▶ [Brief]:
Reproduce every record exactly as it appears, but not the pictures.

▶ [Data for processing]:
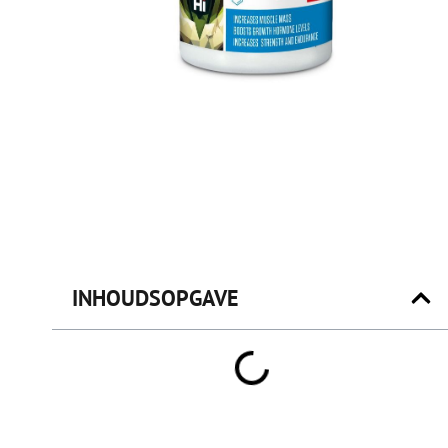
INHOUDSOPGAVE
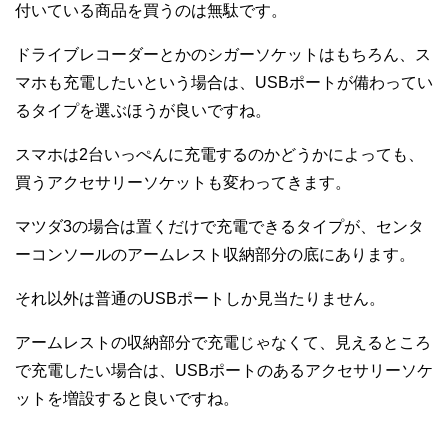
付いている商品を買うのは無駄です。
ドライブレコーダーとかのシガーソケットはもちろん、ス
マホも充電したいという場合は、USBポートが備わってい
るタイプを選ぶほうが良いですね。
スマホは2台いっぺんに充電するのかどうかによっても、
買うアクセサリーソケットも変わってきます。
マツダ3の場合は置くだけで充電できるタイプが、センタ
ーコンソールのアームレスト収納部分の底にあります。
それ以外は普通のUSBポートしか見当たりません。
アームレストの収納部分で充電じゃなくて、見えるところ
で充電したい場合は、USBポートのあるアクセサリーソケ
ットを増設すると良いですね。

▶ [Answer to the exercise]:
INHOUDSOPGAVE
付いている商品を買うのは無駄です。
ドライブレコーダーとかのシガーソケットはもちろん、ス
マホも充電したいという場合は、USBポートが備わってい
るタイプを選ぶほうが良いですね。
スマホは2台いっぺんに充電するのかどうかによっても、
買うアクセサリーソケットも変わってきます。
マツダ3の場合は置くだけで充電できるタイプが、センタ
ーコンソールのアームレスト収納部分の底にあります。
それ以外は普通のUSBポートしか見当たりません。
アームレストの収納部分で充電じゃなくて、見えるところ
で充電したい場合は、USBポートのあるアクセサリーソケ
ットを増設すると良いですね。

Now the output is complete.